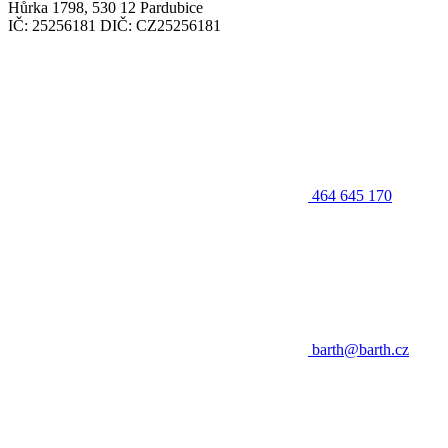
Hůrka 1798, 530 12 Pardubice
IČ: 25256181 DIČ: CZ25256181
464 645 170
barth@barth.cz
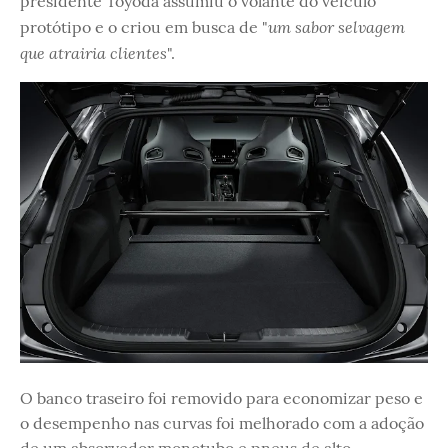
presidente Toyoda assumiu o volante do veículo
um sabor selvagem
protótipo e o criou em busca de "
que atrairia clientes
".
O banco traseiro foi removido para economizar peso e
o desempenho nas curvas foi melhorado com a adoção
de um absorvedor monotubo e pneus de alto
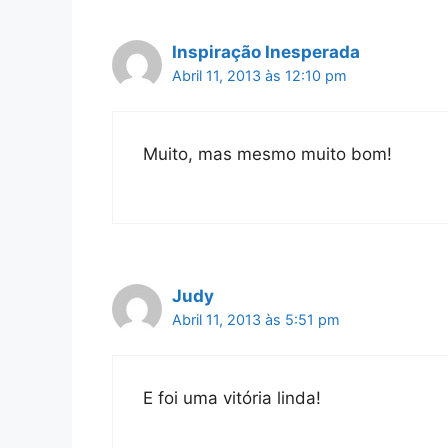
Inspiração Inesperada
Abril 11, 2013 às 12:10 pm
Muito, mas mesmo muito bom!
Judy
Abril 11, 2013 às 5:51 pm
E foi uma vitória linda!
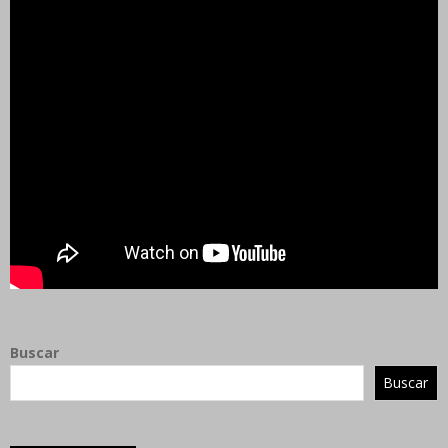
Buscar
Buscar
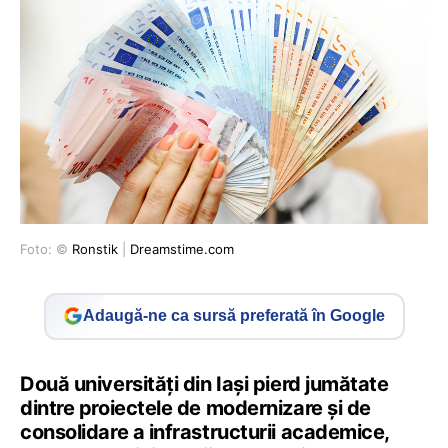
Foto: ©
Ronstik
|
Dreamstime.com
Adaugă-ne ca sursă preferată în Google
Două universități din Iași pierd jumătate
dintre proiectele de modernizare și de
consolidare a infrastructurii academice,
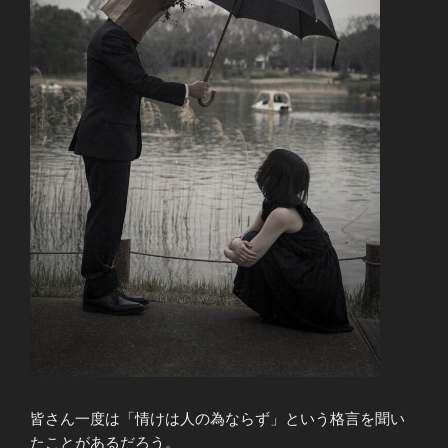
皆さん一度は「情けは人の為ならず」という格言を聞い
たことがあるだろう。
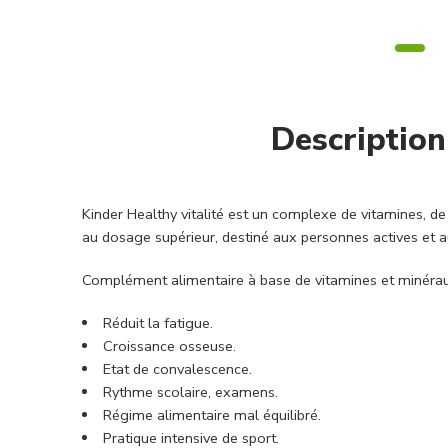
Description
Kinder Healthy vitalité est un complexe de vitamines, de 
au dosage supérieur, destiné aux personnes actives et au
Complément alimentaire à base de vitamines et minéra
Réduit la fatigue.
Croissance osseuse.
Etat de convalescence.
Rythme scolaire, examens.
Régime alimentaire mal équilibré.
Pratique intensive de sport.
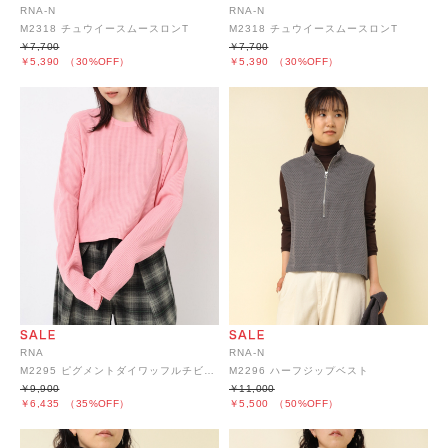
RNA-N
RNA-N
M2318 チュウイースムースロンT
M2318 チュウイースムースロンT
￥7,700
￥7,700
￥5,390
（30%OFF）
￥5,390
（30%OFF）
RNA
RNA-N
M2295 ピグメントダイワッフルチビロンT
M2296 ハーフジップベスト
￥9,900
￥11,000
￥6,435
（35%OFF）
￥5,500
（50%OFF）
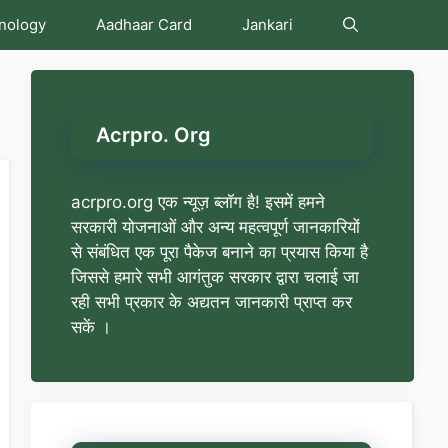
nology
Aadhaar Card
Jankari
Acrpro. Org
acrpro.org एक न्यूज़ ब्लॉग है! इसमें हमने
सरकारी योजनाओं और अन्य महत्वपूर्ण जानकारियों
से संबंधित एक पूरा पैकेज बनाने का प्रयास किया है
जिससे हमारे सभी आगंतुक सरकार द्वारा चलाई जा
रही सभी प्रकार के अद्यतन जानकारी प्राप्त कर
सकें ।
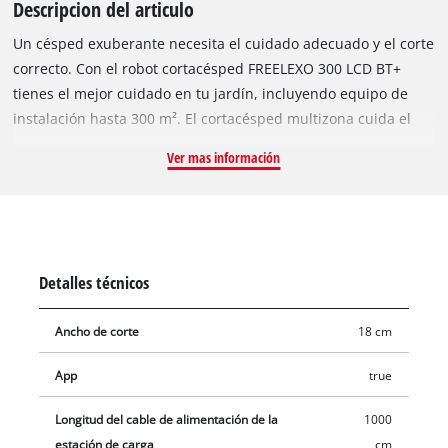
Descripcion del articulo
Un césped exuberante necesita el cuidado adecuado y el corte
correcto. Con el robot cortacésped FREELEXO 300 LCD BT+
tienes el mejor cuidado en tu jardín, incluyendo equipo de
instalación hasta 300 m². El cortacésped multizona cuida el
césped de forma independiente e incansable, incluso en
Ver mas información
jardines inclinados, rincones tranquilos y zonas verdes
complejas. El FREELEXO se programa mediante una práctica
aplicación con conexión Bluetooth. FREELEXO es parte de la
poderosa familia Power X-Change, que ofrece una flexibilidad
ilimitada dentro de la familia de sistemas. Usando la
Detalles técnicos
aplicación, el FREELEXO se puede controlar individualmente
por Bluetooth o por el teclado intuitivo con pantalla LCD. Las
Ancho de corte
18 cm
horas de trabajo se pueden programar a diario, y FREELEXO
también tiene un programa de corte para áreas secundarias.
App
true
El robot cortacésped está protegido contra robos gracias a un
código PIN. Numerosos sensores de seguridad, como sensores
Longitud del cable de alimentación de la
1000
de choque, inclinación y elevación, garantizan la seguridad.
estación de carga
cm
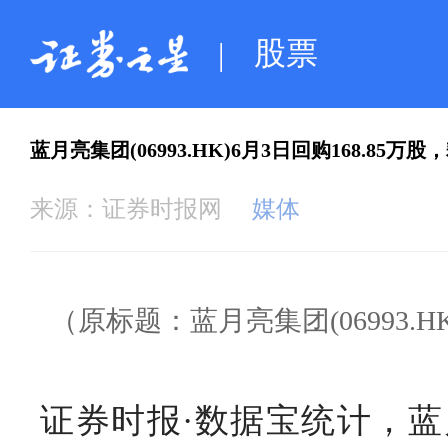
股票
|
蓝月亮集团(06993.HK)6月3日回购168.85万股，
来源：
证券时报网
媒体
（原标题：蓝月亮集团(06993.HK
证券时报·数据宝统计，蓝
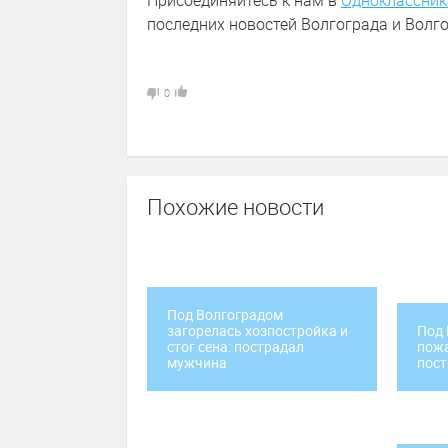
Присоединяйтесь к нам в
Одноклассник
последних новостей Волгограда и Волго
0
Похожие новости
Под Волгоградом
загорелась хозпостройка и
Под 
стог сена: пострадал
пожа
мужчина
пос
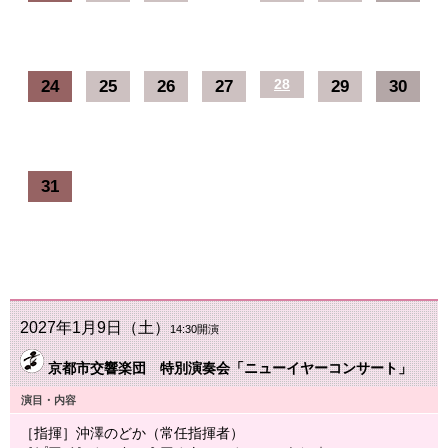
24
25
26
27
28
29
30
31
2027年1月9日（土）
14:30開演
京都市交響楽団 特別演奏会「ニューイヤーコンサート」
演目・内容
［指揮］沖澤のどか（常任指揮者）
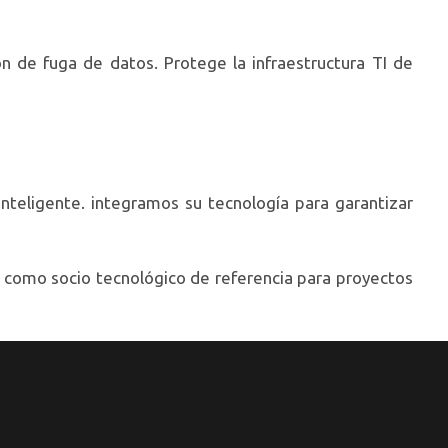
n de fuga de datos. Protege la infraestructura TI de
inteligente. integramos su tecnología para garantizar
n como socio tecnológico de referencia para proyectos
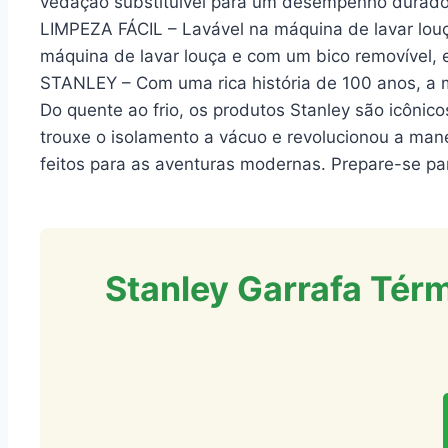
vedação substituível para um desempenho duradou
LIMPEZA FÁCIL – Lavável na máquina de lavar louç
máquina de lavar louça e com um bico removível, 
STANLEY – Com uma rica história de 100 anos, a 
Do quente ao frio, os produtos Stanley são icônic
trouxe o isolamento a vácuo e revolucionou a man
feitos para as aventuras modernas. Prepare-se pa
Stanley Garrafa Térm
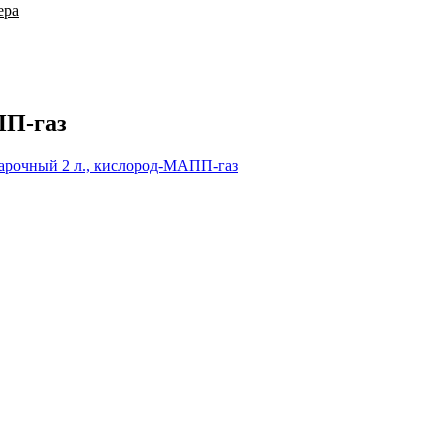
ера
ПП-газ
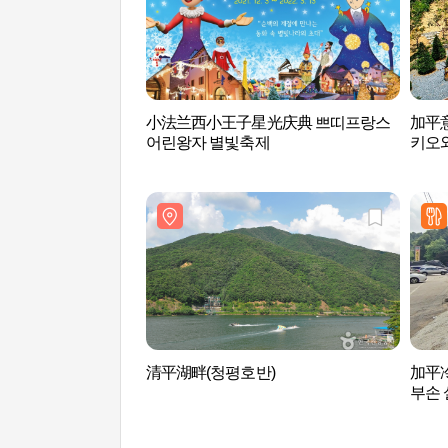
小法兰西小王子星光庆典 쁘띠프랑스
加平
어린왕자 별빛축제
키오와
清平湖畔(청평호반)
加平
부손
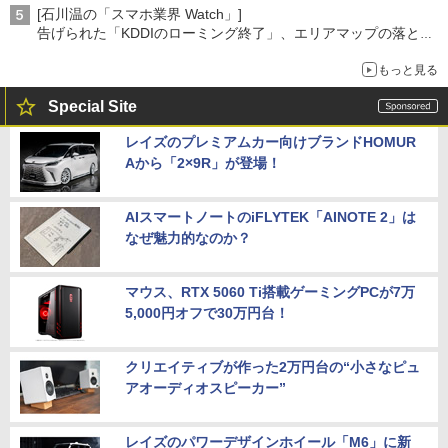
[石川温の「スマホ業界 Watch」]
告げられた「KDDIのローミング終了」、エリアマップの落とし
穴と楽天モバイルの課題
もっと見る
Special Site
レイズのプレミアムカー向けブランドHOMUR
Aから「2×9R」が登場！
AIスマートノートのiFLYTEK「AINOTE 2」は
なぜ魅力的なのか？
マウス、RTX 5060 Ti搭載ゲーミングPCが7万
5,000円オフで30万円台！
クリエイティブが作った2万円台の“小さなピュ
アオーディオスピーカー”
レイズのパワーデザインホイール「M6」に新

> _PROBLEM TO SOLVE_:
Write out the whole listing above exactly; do not include the pictures.

> _PROBLEM SOLUTION_:
Hůrka 1798, 530 12 Pardubice
IČ: 25256181 DIČ: CZ25256181
464 645 170
barth@barth.cz
presidente Toyoda assumiu o volante do veículo
um sabor selvagem
protótipo e o criou em busca de "
que atrairia clientes
".
O banco traseiro foi removido para economizar peso e
o desempenho nas curvas foi melhorado com a adoção
de um absorvedor monotubo e pneus de alto
Inspiração Inesperada
Abril 11, 2013 às 12:10 pm
Muito, mas mesmo muito bom!
Judy
Abril 11, 2013 às 5:51 pm
E foi uma vitória linda!
Buscar
Buscar
Foto: ©
Ronstik
|
Dreamstime.com
Adaugă-ne ca sursă preferată în Google
Două universități din Iași pierd jumătate
dintre proiectele de modernizare și de
consolidare a infrastructurii academice,
皆さん一度は「情けは人の為ならず」という格言を聞い
たことがあるだろう。
Description
Kinder Healthy vitalité est un complexe de vitamines, de 
au dosage supérieur, destiné aux personnes actives et au
Complément alimentaire à base de vitamines et minéra
Réduit la fatigue.
Croissance osseuse.
Etat de convalescence.
Rythme scolaire, examens.
Régime alimentaire mal équilibré.
Pratique intensive de sport.
RNA-N
RNA-N
M2318 チュウイースムースロンT
M2318 チュウイースムースロンT
￥7,700
￥7,700
￥5,390
（30%OFF）
￥5,390
（30%OFF）
RNA
RNA-N
M2295 ピグメントダイワッフルチビロンT
M2296 ハーフジップベスト
￥9,900
￥11,000
￥6,435
（35%OFF）
￥5,500
（50%OFF）
nology
Aadhaar Card
Jankari
Acrpro. Org
acrpro.org एक न्यूज़ ब्लॉग है! इसमें हमने
सरकारी योजनाओं और अन्य महत्वपूर्ण जानकारियों
से संबंधित एक पूरा पैकेज बनाने का प्रयास किया है
जिससे हमारे सभी आगंतुक सरकार द्वारा चलाई जा
रही सभी प्रकार के अद्यतन जानकारी प्राप्त कर
सकें ।
Descripcion del articulo
Un césped exuberante necesita el cuidado adecuado y el corte
correcto. Con el robot cortacésped FREELEXO 300 LCD BT+
tienes el mejor cuidado en tu jardín, incluyendo equipo de
instalación hasta 300 m². El cortacésped multizona cuida el
césped de forma independiente e incansable, incluso en
Ver mas información
jardines inclinados, rincones tranquilos y zonas verdes
complejas. El FREELEXO se programa mediante una práctica
aplicación con conexión Bluetooth. FREELEXO es parte de la
poderosa familia Power X-Change, que ofrece una flexibilidad
ilimitada dentro de la familia de sistemas. Usando la
Detalles técnicos
aplicación, el FREELEXO se puede controlar individualmente
por Bluetooth o por el teclado intuitivo con pantalla LCD. Las
Ancho de corte
18 cm
horas de trabajo se pueden programar a diario, y FREELEXO
también tiene un programa de corte para áreas secundarias.
App
true
El robot cortacésped está protegido contra robos gracias a un
código PIN. Numerosos sensores de seguridad, como sensores
Longitud del cable de alimentación de la
1000
de choque, inclinación y elevación, garantizan la seguridad.
estación de carga
cm
股票
|
蓝月亮集团(06993.HK)6月3日回购168.85万股，
来源：
证券时报网
媒体
（原标题：蓝月亮集团(06993.HK
证券时报·数据宝统计，蓝
Присоединяйтесь к нам в
Одноклассник
последних новостей Волгограда и Волго
0
Похожие новости
Под Волгоградом
загорелась хозпостройка и
Под 
стог сена: пострадал
пожа
мужчина
пос
24
25
26
27
28
29
30
31
2027年1月9日（土）
14:30開演
京都市交響楽団 特別演奏会「ニューイヤーコンサート」
演目・内容
［指揮］沖澤のどか（常任指揮者）
n de fuga de datos. Protege la infraestructura TI de
inteligente. integramos su tecnología para garantizar
n como socio tecnológico de referencia para proyectos
vedação substituível para um desempenho duradou
LIMPEZA FÁCIL – Lavável na máquina de lavar louç
máquina de lavar louça e com um bico removível, 
STANLEY – Com uma rica história de 100 anos, a 
Do quente ao frio, os produtos Stanley são icônic
trouxe o isolamento a vácuo e revolucionou a man
feitos para as aventuras modernas. Prepare-se pa
Stanley Garrafa Térm
ера
ПП-газ
小法兰西小王子星光庆典 쁘띠프랑스
加平
어린왕자 별빛축제
키오와
清平湖畔(청평호반)
加平
부손
[石川温の「スマホ業界 Watch」]
告げられた「KDDIのローミング終了」、エリアマップの落とし
穴と楽天モバイルの課題
もっと見る
Special Site
レイズのプレミアムカー向けブランドHOMUR
Aから「2×9R」が登場！
AIスマートノートのiFLYTEK「AINOTE 2」は
なぜ魅力的なのか？
マウス、RTX 5060 Ti搭載ゲーミングPCが7万
5,000円オフで30万円台！
クリエイティブが作った2万円台の“小さなピュ
アオーディオスピーカー”
レイズのパワーデザインホイール「M6」に新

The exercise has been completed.